I may never return to my hometown. I grew up in the Marshall Islands in the Pacific Ocean on Kwajalein. There were many strange things about living on an island that was approximately 6 square miles. I spent my childhood living two minutes from what I am convinced is the most beautiful beach in the world. We’re talking clearer, warmer, cleaner water than Hawaii, folks. There were no privately owned vehicles, so we rode bikes to school and the only grocery store on the island. I graduated in a class of 19, which was huge for the school. We didn’t have cell phones, and we got high speed internet island-wide my senior year of high school.
But the strangest thing of all is, undoubtedly, that the place I am from will someday be swallowed whole by the ocean. As sea levels rise due to climate change, the Marshall Islands will vanish underwater.

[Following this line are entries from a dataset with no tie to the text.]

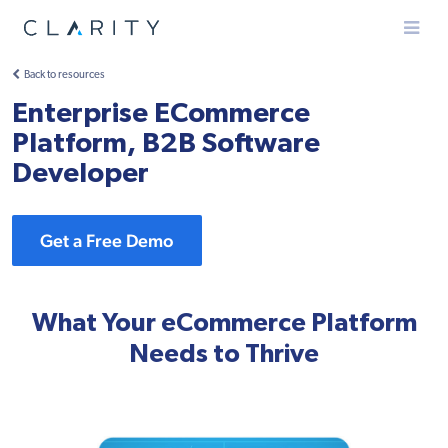
Menu
Back to resources
Enterprise ECommerce
Platform, B2B Software
Developer
Get a Free Demo
What Your eCommerce Platform
Needs to Thrive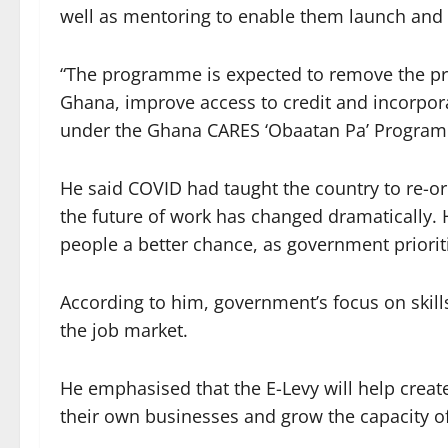
well as mentoring to enable them launch and 
“The programme is expected to remove the pr
Ghana, improve access to credit and incorpor
under the Ghana CARES ‘Obaatan Pa’ Programm
He said COVID had taught the country to re-or
the future of work has changed dramatically. 
people a better chance, as government priorit
According to him, government’s focus on skill
the job market.
He emphasised that the E-Levy will help creat
their own businesses and grow the capacity of 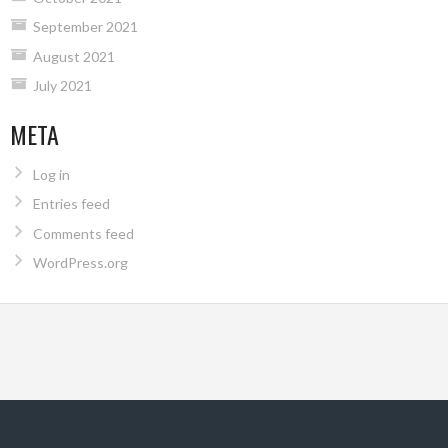
September 2021
August 2021
July 2021
META
Log in
Entries feed
Comments feed
WordPress.org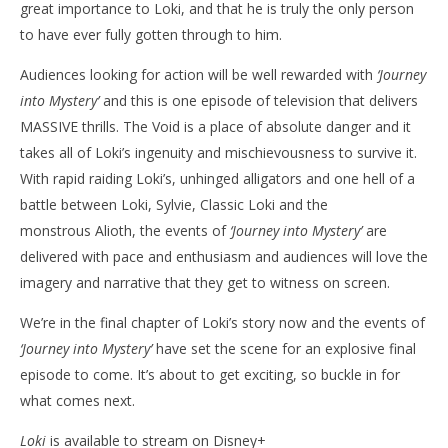
great importance to Loki, and that he is truly the only person
to have ever fully gotten through to him.
Audiences looking for action will be well rewarded with
‘Journey
into Mystery’
and this is one episode of television that delivers
MASSIVE thrills. The Void is a place of absolute danger and it
takes all of Loki’s ingenuity and mischievousness to survive it.
With rapid raiding Loki’s, unhinged alligators and one hell of a
battle between Loki, Sylvie, Classic Loki and the
monstrous Alioth, the events of
‘Journey into Mystery’
are
delivered with pace and enthusiasm and audiences will love the
imagery and narrative that they get to witness on screen.
We’re in the final chapter of Loki’s story now and the events of
‘Journey into Mystery’
have set the scene for an explosive final
episode to come. It’s about to get exciting, so buckle in for
what comes next.
Loki
is available to stream on Disney+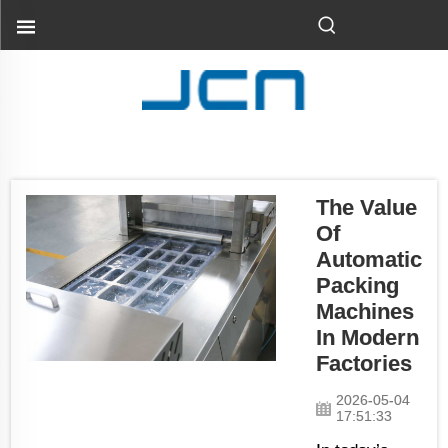
The Value
Of
Automatic
Packing
Machines
In Modern
Factories
2026-05-04
17:51:33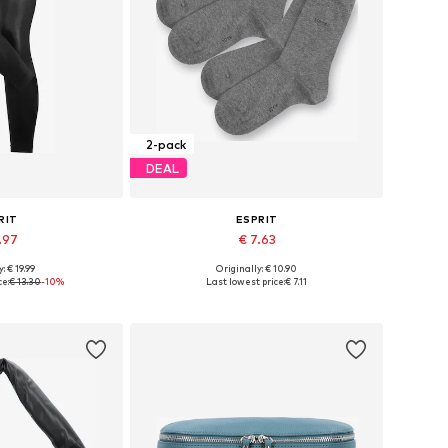
2-pack
DEAL
RIT
ESPRIT
.97
€ 7.63
+
1
: € 19.99
Originally: € 10.90
 many sizes
Available sizes: 35-38, 39-42
ce:
€ 13.30
-10%
Last lowest price:
€ 7.11
 basket
Add to basket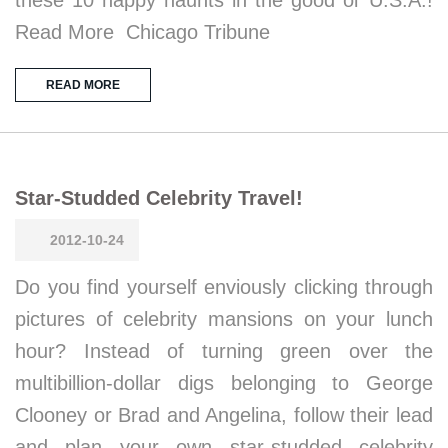
Read More Chicago Tribune
READ MORE
Star-Studded Celebrity Travel!
2012-10-24
Do you find yourself enviously clicking through
pictures of celebrity mansions on your lunch
hour? Instead of turning green over the
multibillion-dollar digs belonging to George
Clooney or Brad and Angelina, follow their lead
and plan your own star-studded celebrity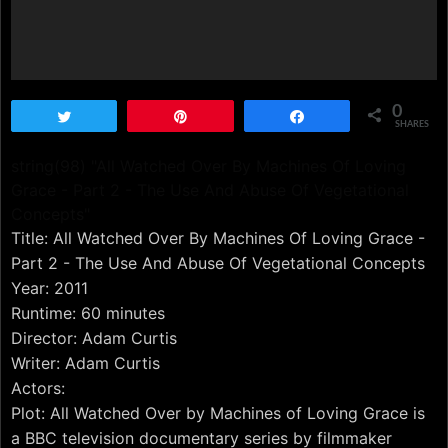
0
Tweet
Pin
Share
SHARES
string(98) "All Watched Over By Machines Of Loving
Grace - Part 2 - The Use And Abuse Of Vegetational
Concepts"
Title: All Watched Over By Machines Of Loving Grace -
Part 2 - The Use And Abuse Of Vegetational Concepts
Year: 2011
Runtime: 60 minutes
Director: Adam Curtis
Writer: Adam Curtis
Actors:
Plot: All Watched Over by Machines of Loving Grace is
a BBC television documentary series by filmmaker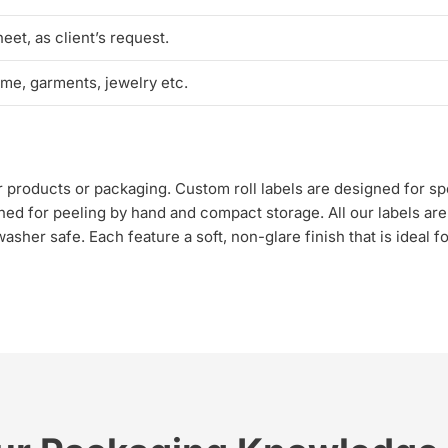
heet, as client’s request.
ume, garments, jewelry etc.
our products or packaging. Custom roll labels are designed for 
ned for peeling by hand and compact storage. All our labels are
sher safe. Each feature a soft, non-glare finish that is ideal f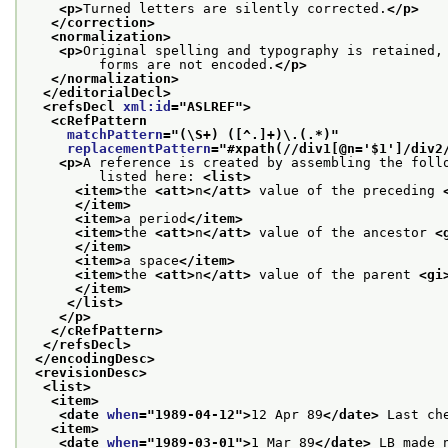
<p>
Turned letters are silently corrected.
</p>
</correction>
<normalization>
<p>
Original spelling and typography is retained,
         forms are not encoded.
</p>
</normalization>
</editorialDecl>
<refsDecl 
xml:id
="
ASLREF
">
<cRefPattern
matchPattern
="
(\S+) ([^.]+)\.(.*)
"
replacementPattern
="
#xpath(//div1[@n='$1']/div2
<p>
A reference is created by assembling the foll
         listed here: 
<list>
<item>
the 
<att>
n
</att>
 value of the preceding 
</item>
<item>
a period
</item>
<item>
the 
<att>
n
</att>
 value of the ancestor 
<
</item>
<item>
a space
</item>
<item>
the 
<att>
n
</att>
 value of the parent 
<gi
</item>
</list>
</p>
</cRefPattern>
</refsDecl>
</encodingDesc>
<revisionDesc>
<list>
<item>
<date 
when
="
1989-04-12
">
12 Apr 89
</date>
 Last ch
<item>
<date 
when
="
1989-03-01
">
1 Mar 89
</date>
 LB made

Living in paradise makes you painfully aware of how much there is to lose in this world. From the time that I was young, I can remember classmates, particularly those who were Marshallese becoming very active in working to keep the Marshalls above water. Many of these people now work in the government or as activists, and head projects to help fight against climate change.
Activism comes in a wide array of forms from people of all ages. On page 32, you’ll find a story about those in Columbia who are trying to make a difference. Spanning ages 9 to 66, these people have arranged marches, worked for policy change and more. They’re educators and future politicians, lobbyists and organizers. What they all have in common is a desire to do good.
I hope their stories remind you that if you want something to change, you have the power to try to change it, no matter your situation. While the Marshall Islands might be in trouble, the Marshallese aren’t going down without a fight and neither is Columbia. In the end, that just might make all the difference.